The prize, established by Sudanese cellphone magnate Mo Ibrahim, is supported by luminaries such as Nelson Mandela and Kofi Annan. But the exercise raises many questions and highlights the downhill slide from the lofty vision of leaders such as Kwame Nkrumah.
Many candidates for the prize -- all presidents who have left power since 2004 qualify -- performed without incentives to get them to do the right thing. And it shows.
For example, Togo, a country not associated with good governance, has two qualifying candidates. One, Gnassingbe Eyadema, was, until his death in 2005, Africa's longest-serving leader (38 years). He, along with many other leaders, showed there was no connection between the length of tenure and the quality of governance.
Former Mauritanian leader Maaouya Ould Sid'Ahmed Taya, also a qualifier, came to power in a coup in 1984 and was forcibly removed in 2005 after a decades-long stint in power marked by crackdowns on political opposition, rigged elections and religious intolerance.
Military dictator-turned-democrat Mathieu Kerekou of Benin seized power in 1972 and remained in charge for most of the time until he lost an election last year. Although he helped to restore stability, the country remains one of Africa's poorest.
Azali Assoumani, president of the Comores, seized power in 1999. He won a subsequent election but unsuccessfully sought to change the constitution in 2005 to allow him to run for a second term.
Then there is a crop of presidents closer to home -- Mozambique's Joaquim Chissano, Namibia's Sam Nujoma, Benjamin Mkapa of Tanzania and Bakili Muluzi of Malawi. This is a mixed bag of performers but is likely to produce the winner today.
To be fair, many of Africa's past leaders faced a difficult task in a climate that was generally hostile to good governance. In coup-ridden west Africa, for example, leaders trying to create a more democratic order faced the continual challenge of being ousted at the barrel of a gun.
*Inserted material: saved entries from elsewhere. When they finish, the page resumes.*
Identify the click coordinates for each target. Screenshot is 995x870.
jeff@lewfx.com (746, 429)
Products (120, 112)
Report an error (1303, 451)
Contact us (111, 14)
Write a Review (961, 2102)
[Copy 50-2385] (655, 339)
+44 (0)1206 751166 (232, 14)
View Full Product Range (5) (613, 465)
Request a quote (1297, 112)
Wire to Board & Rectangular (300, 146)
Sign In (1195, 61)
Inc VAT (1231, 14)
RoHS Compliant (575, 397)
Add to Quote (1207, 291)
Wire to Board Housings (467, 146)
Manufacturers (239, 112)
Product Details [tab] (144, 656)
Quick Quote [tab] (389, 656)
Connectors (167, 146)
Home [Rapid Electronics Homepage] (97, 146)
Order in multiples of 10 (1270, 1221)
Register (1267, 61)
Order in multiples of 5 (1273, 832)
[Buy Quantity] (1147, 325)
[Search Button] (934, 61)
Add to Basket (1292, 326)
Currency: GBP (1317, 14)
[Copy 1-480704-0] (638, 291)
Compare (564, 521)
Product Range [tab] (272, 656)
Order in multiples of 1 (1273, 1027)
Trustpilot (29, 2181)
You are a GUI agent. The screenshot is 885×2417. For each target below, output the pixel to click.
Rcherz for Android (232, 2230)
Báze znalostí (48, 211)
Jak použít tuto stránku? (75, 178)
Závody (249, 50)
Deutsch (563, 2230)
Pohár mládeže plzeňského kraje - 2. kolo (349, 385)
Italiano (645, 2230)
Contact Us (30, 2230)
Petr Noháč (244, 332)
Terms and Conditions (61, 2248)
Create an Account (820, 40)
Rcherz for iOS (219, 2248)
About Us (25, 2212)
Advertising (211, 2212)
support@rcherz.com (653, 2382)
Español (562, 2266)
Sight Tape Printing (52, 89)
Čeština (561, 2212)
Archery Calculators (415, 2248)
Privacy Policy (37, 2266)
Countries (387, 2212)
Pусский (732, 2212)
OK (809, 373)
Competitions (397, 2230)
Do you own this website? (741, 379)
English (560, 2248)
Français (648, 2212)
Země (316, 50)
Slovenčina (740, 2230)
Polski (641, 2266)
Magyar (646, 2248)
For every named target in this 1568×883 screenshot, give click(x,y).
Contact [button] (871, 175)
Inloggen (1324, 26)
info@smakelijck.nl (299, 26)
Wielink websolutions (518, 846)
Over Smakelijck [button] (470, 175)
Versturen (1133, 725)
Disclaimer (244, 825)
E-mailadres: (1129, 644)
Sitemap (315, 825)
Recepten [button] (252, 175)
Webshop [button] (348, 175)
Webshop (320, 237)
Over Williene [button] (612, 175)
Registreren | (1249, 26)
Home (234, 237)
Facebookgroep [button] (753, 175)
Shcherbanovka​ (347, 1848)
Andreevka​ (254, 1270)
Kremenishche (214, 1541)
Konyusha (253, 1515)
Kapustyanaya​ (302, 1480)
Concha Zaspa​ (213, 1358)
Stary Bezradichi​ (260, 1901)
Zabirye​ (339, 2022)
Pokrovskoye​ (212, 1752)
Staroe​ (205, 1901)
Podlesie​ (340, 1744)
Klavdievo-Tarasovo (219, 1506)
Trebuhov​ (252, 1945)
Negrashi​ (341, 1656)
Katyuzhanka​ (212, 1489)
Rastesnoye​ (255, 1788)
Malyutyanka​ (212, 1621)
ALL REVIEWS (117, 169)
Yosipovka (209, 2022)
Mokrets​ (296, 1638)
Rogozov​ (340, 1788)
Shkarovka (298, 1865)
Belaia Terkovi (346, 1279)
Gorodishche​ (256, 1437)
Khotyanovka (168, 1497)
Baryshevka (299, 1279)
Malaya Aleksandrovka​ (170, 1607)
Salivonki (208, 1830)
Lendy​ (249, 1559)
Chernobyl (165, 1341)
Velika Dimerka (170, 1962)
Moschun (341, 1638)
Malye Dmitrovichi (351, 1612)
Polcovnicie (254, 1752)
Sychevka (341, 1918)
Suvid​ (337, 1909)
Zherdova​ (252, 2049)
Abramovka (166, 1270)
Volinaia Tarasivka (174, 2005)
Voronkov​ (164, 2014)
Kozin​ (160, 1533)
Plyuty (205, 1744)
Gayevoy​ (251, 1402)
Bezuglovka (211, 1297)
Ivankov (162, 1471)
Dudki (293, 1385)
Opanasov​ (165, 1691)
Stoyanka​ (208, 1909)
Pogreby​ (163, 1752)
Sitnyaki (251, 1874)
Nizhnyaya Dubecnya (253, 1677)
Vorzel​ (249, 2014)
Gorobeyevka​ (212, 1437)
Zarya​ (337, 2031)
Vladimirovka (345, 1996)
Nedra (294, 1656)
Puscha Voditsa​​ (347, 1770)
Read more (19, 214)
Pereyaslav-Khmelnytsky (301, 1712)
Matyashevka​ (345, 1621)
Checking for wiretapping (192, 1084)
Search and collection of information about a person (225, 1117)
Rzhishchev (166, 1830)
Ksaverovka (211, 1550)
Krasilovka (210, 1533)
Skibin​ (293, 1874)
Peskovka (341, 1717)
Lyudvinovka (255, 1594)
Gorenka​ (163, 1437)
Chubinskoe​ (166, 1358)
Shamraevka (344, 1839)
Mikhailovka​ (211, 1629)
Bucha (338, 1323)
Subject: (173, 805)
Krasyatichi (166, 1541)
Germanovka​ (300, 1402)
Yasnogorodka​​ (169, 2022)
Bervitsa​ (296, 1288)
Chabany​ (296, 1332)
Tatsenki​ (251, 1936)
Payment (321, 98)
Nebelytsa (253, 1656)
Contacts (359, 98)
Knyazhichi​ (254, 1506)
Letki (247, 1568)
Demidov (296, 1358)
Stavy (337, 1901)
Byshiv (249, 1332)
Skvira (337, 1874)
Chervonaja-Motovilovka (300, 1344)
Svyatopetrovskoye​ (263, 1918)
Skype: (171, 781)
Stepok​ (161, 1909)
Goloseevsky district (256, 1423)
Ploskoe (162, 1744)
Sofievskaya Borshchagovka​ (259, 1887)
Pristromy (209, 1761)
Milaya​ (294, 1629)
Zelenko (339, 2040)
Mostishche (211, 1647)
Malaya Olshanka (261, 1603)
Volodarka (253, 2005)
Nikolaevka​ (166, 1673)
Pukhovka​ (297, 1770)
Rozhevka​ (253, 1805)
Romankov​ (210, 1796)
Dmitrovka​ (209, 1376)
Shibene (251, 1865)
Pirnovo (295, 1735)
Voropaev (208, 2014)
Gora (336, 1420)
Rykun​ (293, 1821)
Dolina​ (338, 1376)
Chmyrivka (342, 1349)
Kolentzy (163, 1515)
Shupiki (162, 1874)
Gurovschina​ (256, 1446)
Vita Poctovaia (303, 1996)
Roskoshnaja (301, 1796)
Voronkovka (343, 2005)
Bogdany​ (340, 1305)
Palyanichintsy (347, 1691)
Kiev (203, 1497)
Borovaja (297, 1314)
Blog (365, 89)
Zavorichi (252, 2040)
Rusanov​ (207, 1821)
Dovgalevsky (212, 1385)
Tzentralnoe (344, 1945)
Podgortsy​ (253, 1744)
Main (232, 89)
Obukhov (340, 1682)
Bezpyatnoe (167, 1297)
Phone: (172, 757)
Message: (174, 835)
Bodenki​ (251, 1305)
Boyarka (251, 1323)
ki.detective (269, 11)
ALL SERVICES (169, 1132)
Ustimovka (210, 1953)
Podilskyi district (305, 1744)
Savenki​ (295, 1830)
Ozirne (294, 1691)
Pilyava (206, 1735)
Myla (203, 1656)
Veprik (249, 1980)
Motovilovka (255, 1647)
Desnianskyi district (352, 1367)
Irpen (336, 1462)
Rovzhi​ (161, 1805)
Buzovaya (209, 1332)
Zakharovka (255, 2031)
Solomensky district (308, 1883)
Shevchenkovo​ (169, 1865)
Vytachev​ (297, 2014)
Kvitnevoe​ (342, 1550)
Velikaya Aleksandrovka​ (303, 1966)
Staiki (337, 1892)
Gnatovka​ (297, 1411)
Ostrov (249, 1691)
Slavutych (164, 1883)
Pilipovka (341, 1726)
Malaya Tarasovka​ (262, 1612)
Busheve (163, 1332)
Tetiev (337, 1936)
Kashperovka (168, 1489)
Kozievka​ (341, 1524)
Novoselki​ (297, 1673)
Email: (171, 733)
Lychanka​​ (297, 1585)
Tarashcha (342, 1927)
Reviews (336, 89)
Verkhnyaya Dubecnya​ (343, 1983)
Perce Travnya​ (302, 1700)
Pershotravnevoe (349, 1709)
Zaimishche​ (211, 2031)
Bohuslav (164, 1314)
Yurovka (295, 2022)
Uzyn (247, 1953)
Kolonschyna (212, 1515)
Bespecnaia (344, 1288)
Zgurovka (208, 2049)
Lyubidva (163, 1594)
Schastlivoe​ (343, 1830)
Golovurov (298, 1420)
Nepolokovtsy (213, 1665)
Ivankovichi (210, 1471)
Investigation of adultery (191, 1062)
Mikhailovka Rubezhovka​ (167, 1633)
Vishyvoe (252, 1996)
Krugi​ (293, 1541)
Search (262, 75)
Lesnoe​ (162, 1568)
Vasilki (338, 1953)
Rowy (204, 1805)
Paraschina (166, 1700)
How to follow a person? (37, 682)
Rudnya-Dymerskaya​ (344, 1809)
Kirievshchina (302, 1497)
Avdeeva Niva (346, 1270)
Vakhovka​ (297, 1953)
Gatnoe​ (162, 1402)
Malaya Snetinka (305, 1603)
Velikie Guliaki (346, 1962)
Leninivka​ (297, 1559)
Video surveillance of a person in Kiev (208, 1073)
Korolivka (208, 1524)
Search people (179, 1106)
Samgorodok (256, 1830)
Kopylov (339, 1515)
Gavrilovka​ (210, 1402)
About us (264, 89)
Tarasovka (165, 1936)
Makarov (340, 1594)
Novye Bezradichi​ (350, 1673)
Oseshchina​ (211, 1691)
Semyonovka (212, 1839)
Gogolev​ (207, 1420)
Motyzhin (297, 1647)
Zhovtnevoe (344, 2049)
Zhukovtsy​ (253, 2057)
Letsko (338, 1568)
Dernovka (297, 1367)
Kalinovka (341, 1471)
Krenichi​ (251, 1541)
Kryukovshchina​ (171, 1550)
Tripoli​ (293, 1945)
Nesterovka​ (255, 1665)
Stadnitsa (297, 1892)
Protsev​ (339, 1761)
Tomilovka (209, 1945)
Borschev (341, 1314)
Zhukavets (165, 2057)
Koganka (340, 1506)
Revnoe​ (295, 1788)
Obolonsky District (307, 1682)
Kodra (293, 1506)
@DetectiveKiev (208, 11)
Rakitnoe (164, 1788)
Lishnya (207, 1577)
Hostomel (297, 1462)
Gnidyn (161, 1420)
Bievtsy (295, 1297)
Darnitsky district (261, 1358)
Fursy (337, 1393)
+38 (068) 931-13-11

Ibrahim's defence of his prize is that departing leaders in Africa are faced with poor options that generally include relative poverty, term extension or corruption. But frankly, most of the candidates on the list have had the power to change the nature of the state for both their own good and that of their people. That they failed to do so means they must ultimately pay the price, as their citizens have had to.
The situation is improving -- there is a growing list of countries where the people have got rid of those leaders who tried to overstay their welcome, using the law rather than the gun. That is a good start but it is not happening fast enough, as evidenced by Zimbabwe, where a whole generation of adults has known only one calamitous leader.
The debate about Ibrahim's prize revolves around whether leaders should have an incentive -- or is it a bribe? -- to run their countries responsibly and efficiently.
Critics of his plan believe Africans should expect good governance, not feel that they have to reward it as something extraordinary.
One blog I came across sums it up: "While heads of government on other continents are expected to deliver peace and prosperity with only their people's gratitude and a pension as compensation, in Africa's case this is considered to be a tall order."
Integrity, and with it good governance, is its own reward. Career opportunities as elder statesmen flow from that. Look at Mandela.
And anyway, rewards for good governance should be conferred on the people, not their leaders, in the form of economic growth, employment and opportunities.
Games is director of Africa @ Work, an African consulting company.